At the same time, the cybersecurity industry faces a structural weakness: a persistent shortage of skilled professionals. This workforce gap is no longer a future concern; it is a present-day risk that directly affects visibility, response time, and resilience. Expanding women’s participation in cybersecurity is one of the most effective and underutilised strategies for strengthening defences. Educational institutions such as Effat University are helping address this challenge by developing talent pipelines that prepare women for real-world security roles.
The Workforce Gap Is a Security Risk
Cyber defense relies on people as much as technology. Even the most advanced security platforms require skilled analysts, engineers, and strategists to configure, interpret, and respond effectively.

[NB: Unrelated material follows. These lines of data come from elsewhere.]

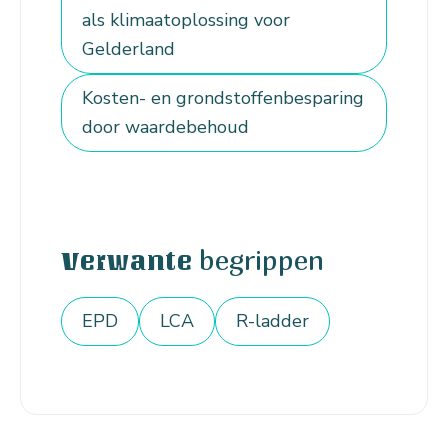
als klimaatoplossing voor
Gelderland
Kosten- en grondstoffenbesparing
door waardebehoud
begrippen
Verwante
EPD
LCA
R-ladder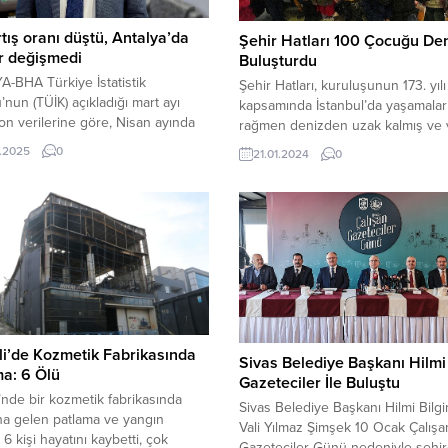
rtış oranı düştü, Antalya’da
Şehir Hatları 100 Çocuğu Den
ar değişmedi
Buluşturdu
-BHA Türkiye İstatistik
Şehir Hatları, kuruluşunun 173. yılı
nun (TÜİK) açıkladığı mart ayı
kapsamında İstanbul’da yaşamalar
on verilerine göre, Nisan ayında
rağmen denizden uzak kalmış ve 
zleşmesini yenileyecek kiracılar
Boğaz turu yapma imkanı bulama
.2025
0
21.01.2024
0
gulanacak artış oranı yüzde 51,26
ilköğretim öğrencilerini denizle
u oranın, geçtiğimiz aya göre
buluşturdu. Tura katılan 100 çocuk,
k 2 puanlık bir düşüş anlamına
saat boyunca Boğaz’ın tadını çıka
ni ifade eden Antalya Emlakçılar
Şehir Hatları, kuruluşunun 173. yılı
aşkanı İsmail Çağlar, “Kira oranı
kapsamında, İBB Sosyal Hizmetler
n düşmesinin çok bir...
Müdürlüğü
işbirliğiyle İstanbul’un Ümraniye,
Bayrampaşa, Sultangazi ve Fatih g
ilçelerinde oturan ancak denizde
kalan...
i’de Kozmetik Fabrikasında
Sivas Belediye Başkanı Hilmi 
a: 6 Ölü
Gazeteciler İle Buluştu
’nde bir kozmetik fabrikasında
Sivas Belediye Başkanı Hilmi Bilgi
a gelen patlama ve yangın
Vali Yılmaz Şimşek 10 Ocak Çalışa
6 kişi hayatını kaybetti, çok
Gazeteciler Günü nedeniyle şehi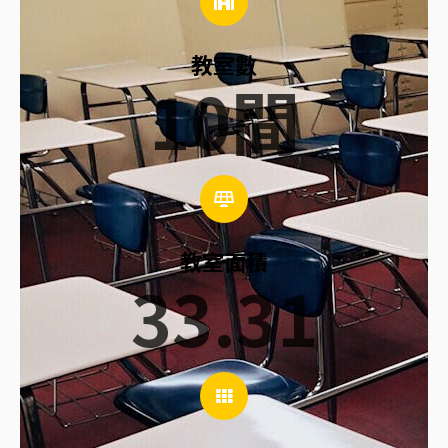
教室數
10
間
教室面積
33.31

Current industry data shows a global shortfall of approximately 4.8 million cybersecurity professionals. This shortage has real operational consequences. 67% of organizations report being understaffed, which often leads to alert fatigue, delayed incident response, and limited proactive threat hunting.

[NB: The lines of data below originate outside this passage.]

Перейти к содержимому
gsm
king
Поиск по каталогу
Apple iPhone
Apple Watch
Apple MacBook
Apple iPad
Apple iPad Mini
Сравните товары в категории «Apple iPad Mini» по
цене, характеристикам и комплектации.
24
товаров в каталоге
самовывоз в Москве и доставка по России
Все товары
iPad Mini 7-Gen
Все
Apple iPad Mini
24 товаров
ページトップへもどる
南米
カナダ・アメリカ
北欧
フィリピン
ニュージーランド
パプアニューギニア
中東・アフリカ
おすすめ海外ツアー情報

As adversaries increasingly automate reconnaissance and exploitation, defenders must operate at machine speed. Ryan Flores, Lead of Forward-Looking Threat Research at Trend, captures this shift:
“2026 will mark the transition of cybercrime into a fully automated model. AI-driven agents will independently discover and exploit vulnerabilities. Defenders are now challenged to keep pace with threats that no longer require human oversight.”
In this environment, closing the workforce gap is essential to maintaining security visibility and reducing risk exposure.
Gender Imbalance Limits Defensive Effectiveness
Despite the demand for talent, women remain underrepresented in cybersecurity roles worldwide.
According to workforce surveys by ISC², women represent only 22% of the global cybersecurity workforce. Leadership representation is even lower, with women holding just 7% of C-suite security roles. Studies also show that female CISOs tend to remain in their roles for nearly 19 months less than their male counterparts, highlighting retention and advancement challenges.
This imbalance is not driven by a lack of ability. Instead, it reflects limited access, early career exposure gaps, and persistent misconceptions about cybersecurity being inaccessible or overly technical.
Sohail Khan, Assistant Professor and Chair of the Computer Science Department at Effat University, explains:
“Women entering cybersecurity don’t just add capacity—they enhance how security problems are analysed and solved. Their perspectives help teams identify risks that might otherwise go unnoticed.”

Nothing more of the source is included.